What to do: Take the line containing "Detail nabídky" and every line after it in the data below, and print them exactly as given, with nothing else.

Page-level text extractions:
———
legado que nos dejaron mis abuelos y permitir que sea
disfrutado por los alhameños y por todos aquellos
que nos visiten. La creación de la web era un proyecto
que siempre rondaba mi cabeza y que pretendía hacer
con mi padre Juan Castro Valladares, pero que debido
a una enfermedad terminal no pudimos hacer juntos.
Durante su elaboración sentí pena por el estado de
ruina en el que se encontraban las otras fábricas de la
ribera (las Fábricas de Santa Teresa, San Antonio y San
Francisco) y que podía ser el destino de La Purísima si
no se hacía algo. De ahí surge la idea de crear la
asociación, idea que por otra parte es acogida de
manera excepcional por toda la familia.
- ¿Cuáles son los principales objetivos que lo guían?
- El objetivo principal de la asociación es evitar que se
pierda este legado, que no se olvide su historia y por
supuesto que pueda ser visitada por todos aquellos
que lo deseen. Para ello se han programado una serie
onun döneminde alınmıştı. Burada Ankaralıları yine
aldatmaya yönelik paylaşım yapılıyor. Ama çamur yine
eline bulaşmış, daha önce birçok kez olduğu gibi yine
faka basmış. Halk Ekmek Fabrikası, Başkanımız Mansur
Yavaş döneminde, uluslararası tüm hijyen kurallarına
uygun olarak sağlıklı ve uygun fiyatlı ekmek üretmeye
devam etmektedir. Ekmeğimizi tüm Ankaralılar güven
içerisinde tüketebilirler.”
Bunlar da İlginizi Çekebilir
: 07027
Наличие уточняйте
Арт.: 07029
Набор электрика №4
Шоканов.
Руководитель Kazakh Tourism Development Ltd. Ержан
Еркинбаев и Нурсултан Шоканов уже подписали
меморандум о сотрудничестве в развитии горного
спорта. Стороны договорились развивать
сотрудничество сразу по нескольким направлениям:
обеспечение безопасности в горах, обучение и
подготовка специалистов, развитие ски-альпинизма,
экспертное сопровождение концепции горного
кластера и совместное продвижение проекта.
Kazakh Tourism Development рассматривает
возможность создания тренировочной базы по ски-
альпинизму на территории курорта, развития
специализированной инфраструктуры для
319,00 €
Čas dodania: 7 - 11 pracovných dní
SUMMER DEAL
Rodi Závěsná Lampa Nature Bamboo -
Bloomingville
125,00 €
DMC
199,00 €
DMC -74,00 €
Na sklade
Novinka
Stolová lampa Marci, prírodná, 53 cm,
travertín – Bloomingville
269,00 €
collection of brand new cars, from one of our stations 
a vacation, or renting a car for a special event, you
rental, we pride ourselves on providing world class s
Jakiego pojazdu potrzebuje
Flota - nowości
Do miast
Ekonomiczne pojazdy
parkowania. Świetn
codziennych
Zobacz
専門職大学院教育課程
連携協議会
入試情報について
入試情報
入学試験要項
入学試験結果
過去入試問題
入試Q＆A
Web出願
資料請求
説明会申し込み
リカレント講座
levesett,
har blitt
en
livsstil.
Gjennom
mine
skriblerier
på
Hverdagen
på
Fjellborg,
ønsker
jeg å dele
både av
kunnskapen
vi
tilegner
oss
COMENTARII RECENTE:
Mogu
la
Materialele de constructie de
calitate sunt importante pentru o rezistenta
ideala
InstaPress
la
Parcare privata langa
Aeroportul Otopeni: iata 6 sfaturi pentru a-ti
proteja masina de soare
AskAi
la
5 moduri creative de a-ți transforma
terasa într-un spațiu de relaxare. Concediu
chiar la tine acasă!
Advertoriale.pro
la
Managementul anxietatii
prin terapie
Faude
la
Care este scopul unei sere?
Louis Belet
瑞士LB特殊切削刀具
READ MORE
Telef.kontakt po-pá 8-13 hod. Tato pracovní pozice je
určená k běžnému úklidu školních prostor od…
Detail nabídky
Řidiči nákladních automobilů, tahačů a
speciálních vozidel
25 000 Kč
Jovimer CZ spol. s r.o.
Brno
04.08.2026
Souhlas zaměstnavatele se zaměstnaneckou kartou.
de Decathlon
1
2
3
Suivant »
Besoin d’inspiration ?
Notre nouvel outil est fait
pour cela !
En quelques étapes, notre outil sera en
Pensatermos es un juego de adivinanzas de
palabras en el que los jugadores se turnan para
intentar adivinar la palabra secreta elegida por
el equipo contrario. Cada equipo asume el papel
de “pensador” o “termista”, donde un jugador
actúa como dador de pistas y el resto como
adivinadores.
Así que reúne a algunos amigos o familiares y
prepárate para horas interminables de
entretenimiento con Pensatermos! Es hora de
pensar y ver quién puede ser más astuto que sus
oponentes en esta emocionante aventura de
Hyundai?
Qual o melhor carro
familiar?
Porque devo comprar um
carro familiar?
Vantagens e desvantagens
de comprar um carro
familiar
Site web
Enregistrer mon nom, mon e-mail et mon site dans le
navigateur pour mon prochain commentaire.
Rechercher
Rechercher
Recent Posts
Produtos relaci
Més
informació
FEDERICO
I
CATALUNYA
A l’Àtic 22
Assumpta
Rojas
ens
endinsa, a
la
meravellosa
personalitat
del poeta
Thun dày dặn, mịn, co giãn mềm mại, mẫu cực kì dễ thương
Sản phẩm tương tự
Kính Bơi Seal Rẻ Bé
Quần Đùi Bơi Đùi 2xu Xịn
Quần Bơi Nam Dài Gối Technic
———
Completed task:
Detail nabídky
Řidiči nákladních automobilů, tahačů a
speciálních vozidel
25 000 Kč
Jovimer CZ spol. s r.o.
Brno
04.08.2026
Souhlas zaměstnavatele se zaměstnaneckou kartou.
de Decathlon
1
2
3
Suivant »
Besoin d’inspiration ?
Notre nouvel outil est fait
pour cela !
En quelques étapes, notre outil sera en
Pensatermos es un juego de adivinanzas de
palabras en el que los jugadores se turnan para
intentar adivinar la palabra secreta elegida por
el equipo contrario. Cada equipo asume el papel
de “pensador” o “termista”, donde un jugador
actúa como dador de pistas y el resto como
adivinadores.
Así que reúne a algunos amigos o familiares y
prepárate para horas interminables de
entretenimiento con Pensatermos! Es hora de
pensar y ver quién puede ser más astuto que sus
oponentes en esta emocionante aventura de
Hyundai?
Qual o melhor carro
familiar?
Porque devo comprar um
carro familiar?
Vantagens e desvantagens
de comprar um carro
familiar
Site web
Enregistrer mon nom, mon e-mail et mon site dans le
navigateur pour mon prochain commentaire.
Rechercher
Rechercher
Recent Posts
Produtos relaci
Més
informació
FEDERICO
I
CATALUNYA
A l’Àtic 22
Assumpta
Rojas
ens
endinsa, a
la
meravellosa
personalitat
del poeta
Thun dày dặn, mịn, co giãn mềm mại, mẫu cực kì dễ thương
Sản phẩm tương tự
Kính Bơi Seal Rẻ Bé
Quần Đùi Bơi Đùi 2xu Xịn
Quần Bơi Nam Dài Gối Technic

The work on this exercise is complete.